Orally applied bacterial lysate in infants at risk for atopy does not prevent atopic dermatitis, allergic rhinitis, asthma or allergic sensitization at school age: follow‐up of a randomized trial

Orally applied bacterial lysate in infants at risk for atopy does not prevent atopic dermatitis, allergic rhinitis, asthma or allergic sensitization at school age: follow‐up of a randomized trial:

Abstract

Background

The allergy preventive effects of gut immune modulation by bacterial compounds are still not fully understood.

Objective

We sought to evaluate the effect of bacterial lysate applied orally from the second until seventh months of life on the prevalence of allergic diseases at school age.

Methods

In a randomized, placebo‐controlled trial, 606 newborns with at least one allergic parent received orally a bacterial lysate consisting of heat‐killed gram‐negative Escherichia coli Symbio and gram‐positive Enterococcus faecalis Symbio or placebo from week 5 until the end of month 7. 402 children were followed until school age (6 to 11 years) for the assessment of current atopic dermatitis (AD), allergic rhinitis (AR), asthma, and sensitization against aero‐allergens.

Results

AD was diagnosed in 11.0% (22/200) of children in the active and in 10.4% (21/202) of children in the placebo group. AR was diagnosed in 35% (70/200) of children in the active and in 38.1% (77/202) children in the placebo group.
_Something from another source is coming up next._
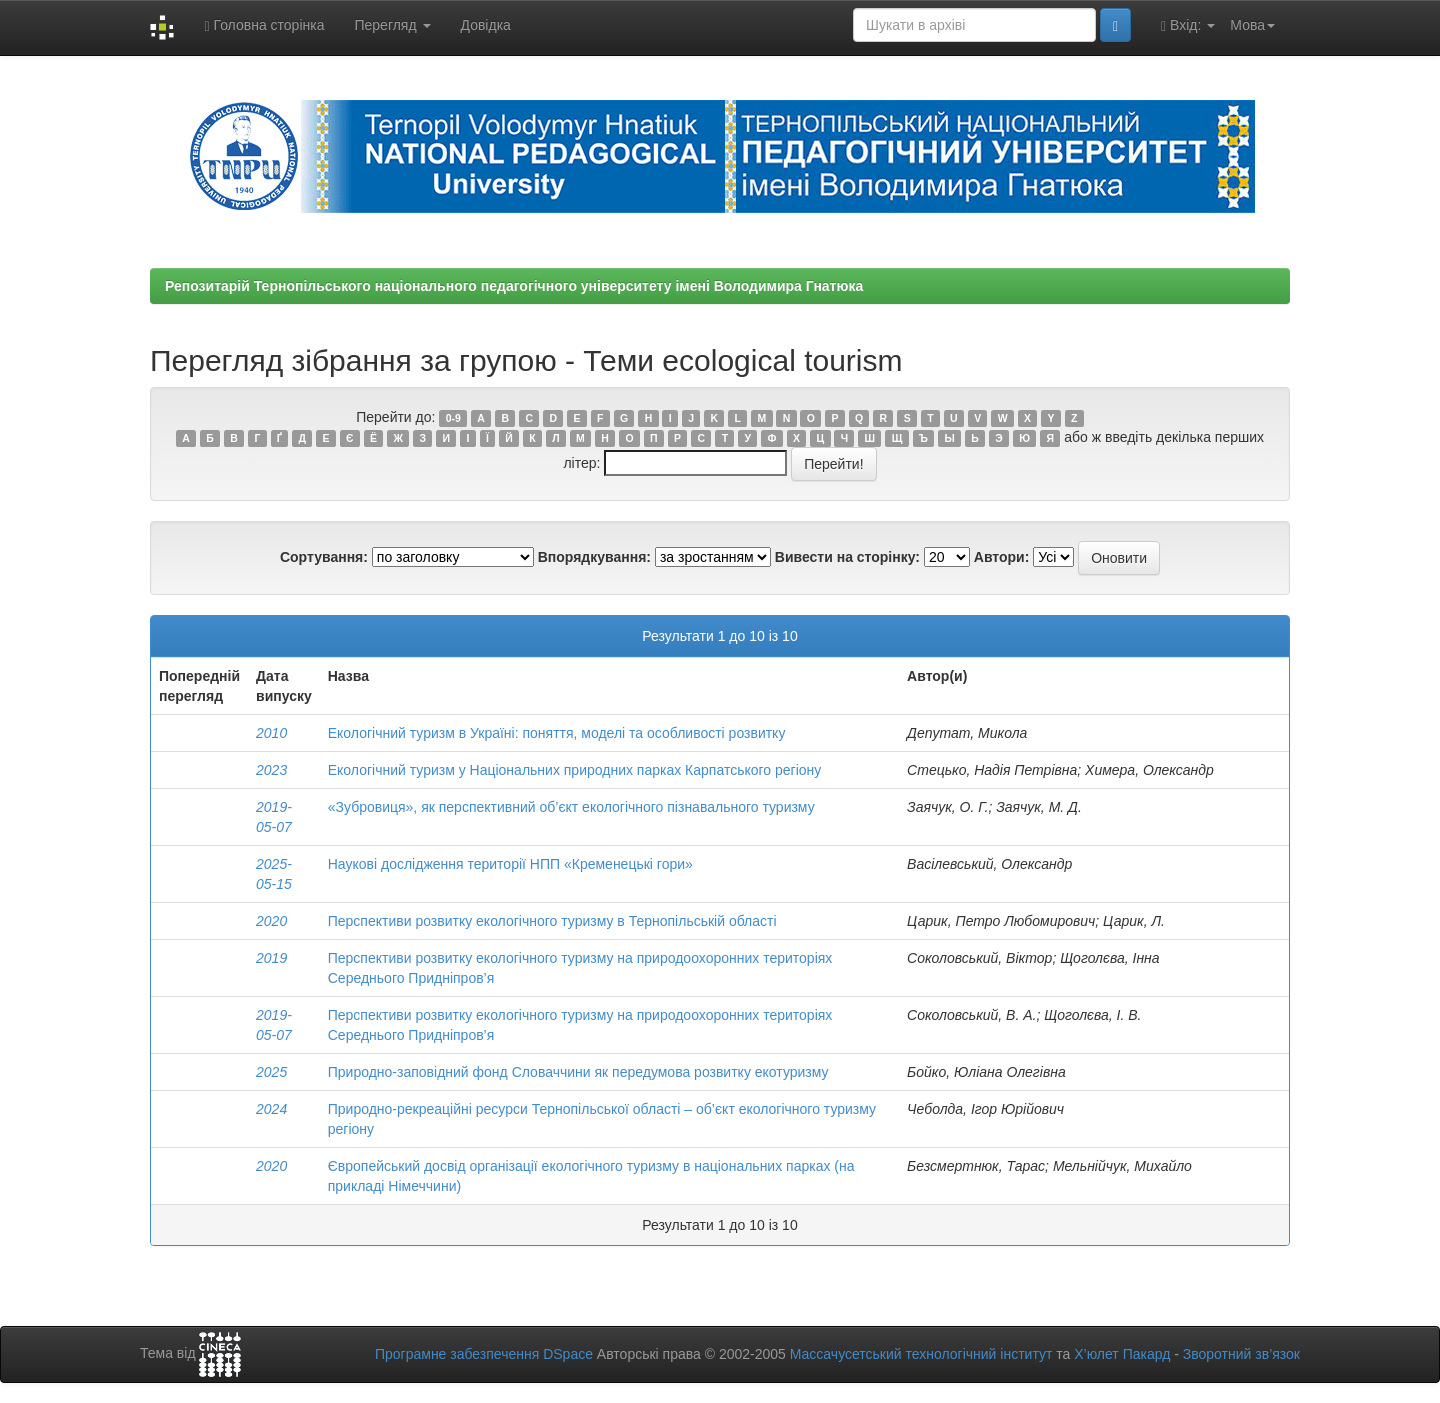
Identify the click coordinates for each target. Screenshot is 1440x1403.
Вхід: (1188, 25)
Asthma was diagnosed in 9% (18/199) of children in the active and in 6.6% (13/197) of children in the placebo group. Sensitization occurred in 46.5% (66/142) of participants in the active and 51.7% (76/147) in the placebo group.

Conclusion

An oral bacterial lysate of heat‐killed gram‐negative Escherichia coli and gram‐positive Enterococcus faecalis applied during the first 7 months of life did not influence the development of AD, asthma, and AR at school age.